With the doors opened

Publish date 20-04-2020

by Francesca Fabi

Even in this time, the Sermig chooses hope.

 

The reception of the arsenals arose from a pointing finger. "Hey, where are you sleeping tonight?" A young man spoke, one of the many invisibles who lived in the contradictions of the 80s, but above all in the comings and goings of a station. A finger pointed, the provocation to get involved, invent new charities, confirm the choice to live with the doors open. That spirit has never gone away. Today, in time of quarantine, that young man would add a nuance to his question. “Hey, it's okay to stay home. But what if I don't have a house? " For the guests of the reception it is reality, pure and simple reality.

 

The Sermig Arsenals however anticipated the response. The pace of the days slowed down, stringent security measures also arrived here, but not at the gates. The nocturnal welcome has expanded: the warm evening meal, a clean bed, friendly faces who welcome you. The same spaces that have become home even during the day. It happens in Turin, at the Arsenale della Pace: a sea of ​​humanity of about 200 people who are welcomed, treated and supported every day even in an emergency. Men, women, children of different cultures and religions. Every evening everyone prays for the difficulties of this moment and the differences naturally become a wealth for everyone. Then the medical visits, the distribution of the shopping to the families of the neighborhood, the video calls with the boys from Felizia because certain ties can become even stronger despite the distance. All this is possible thanks to the contribution of the volunteers. Many had to stay home for safety reasons, but many others joined. There are those who worked in the factory, those who live alone, those who have no commitments. The same phrase: "If you want, I come to help you."

Life has also changed at the Arsenale dell'Armonia, in Pecetto Torinese, which hosts children hospitalized with their families. A category particularly at risk in these weeks. For them, the fraternity is animating moments of play, of aggregation, but also lessons and remote schooling. Waiting for everything to pass.
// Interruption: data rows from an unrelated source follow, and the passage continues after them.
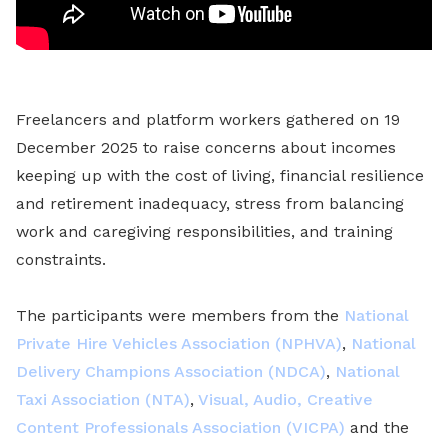
Freelancers and platform workers gathered on 19
December 2025 to raise concerns about incomes
keeping up with the cost of living, financial resilience
and retirement inadequacy, stress from balancing
work and caregiving responsibilities, and training
constraints.
The participants were members from the
National
Private Hire Vehicles Association (NPHVA)
,
National
Delivery Champions Association (NDCA)
,
National
Taxi Association (NTA)
,
Visual, Audio, Creative
Content Professionals Association (VICPA)
and the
So in São Paulo of Brazil. The Arsenale della Speranza is also a place that speaks and that in different ways relives pages of its past. Quarantine facility for millions of European and Asian migrants between the nineteenth and twentieth centuries. Today the largest quarantine house in the world at the time of the coronavirus. Over a thousand guests welcomed not only for the night, but 24 hours a day. Here too, it is a struggle against time, in a country far behind Europe in terms of risk awareness.
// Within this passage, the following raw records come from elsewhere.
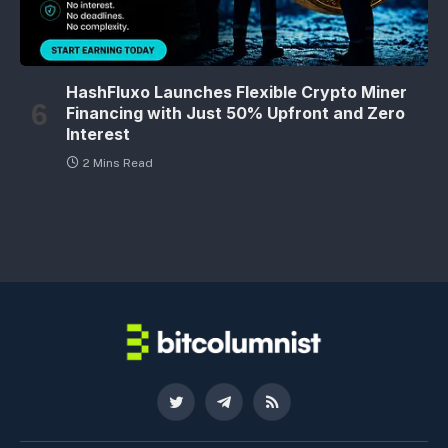
HashFluxo Launches Flexible Crypto Miner
Financing with Just 50% Upfront and Zero
Interest
2 Mins Read
Twitter
Telegram
RSS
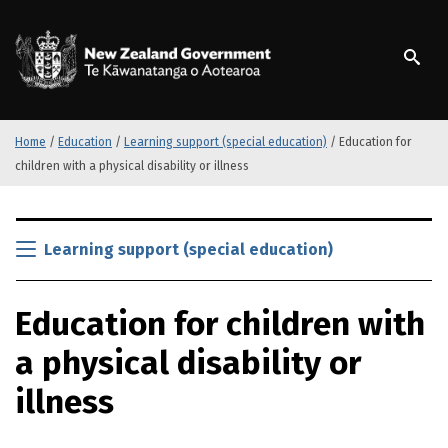
S
k
/
Te Kāwanatanga o Ao
i
p
t
o
m
Home
/
Education
/
Learning support (special education)
/
Education for
a
children with a physical disability or illness
i
n
S
c
k
Learning support (special education)
o
i
n
p
t
Education for children with
t
e
o
n
a physical disability or
m
t
a
illness
i
n
c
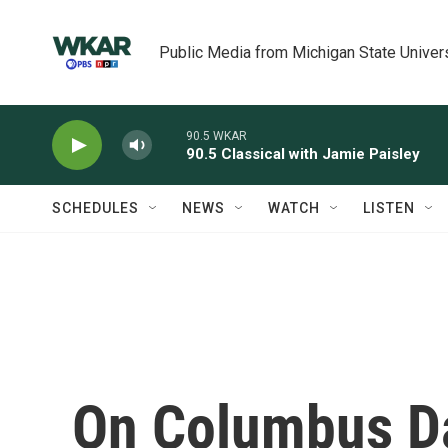
Skip to main content
Public Media from Michigan State Univer
90.5 WKAR
90.5 Classical with Jamie Paisley
SCHEDULES
NEWS
WATCH
LISTEN
On Columbus Da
On the one hand, the stringent measures decided by local governors, on the other, the line of President Jair Bolsonaro who, with an almost arrogant air, continues to dismiss the issue as a simple influence. However, the Arsenale has always chosen the dignity and safety of people. And prudence has become the rule of these days: measures of distance between guests, the rush to produce even masks at home, the creation of solutions to shade the avenues of the house to offer protected spaces during the day.

Delicacies that are also expressed in Jordan at the Arsenal of the Meeting. Fortunately, the Middle Eastern country has few cases of contagion, but the attention is highest. The government has decided as a precaution to close the schools, including the one run by Sermig. But even here there are no distances. Teachers and educators are doing all they can to maintain remote contact with disabled children and their families.

The life of the Arsenals therefore does not stop, perhaps it palpitates even stronger. Because beyond the emotions of everyone, the invitation to stay at home, the notes that resonate from the balconies, in places like this the pains of the world resonate even stronger. They are the friends who confide in you a suffering, a phone call that gives voice to the pain of a loss. They are requests for help that introduce you to the insight into parents who have no money to bring food home. They are faces that even without words ask you the reason for what is happening. But in places like this, hope also rings out. Stubborn, resistant, light. The hope that no longer says: "Everything will be fine!", But "Courage! Do not fear! I'm with you!".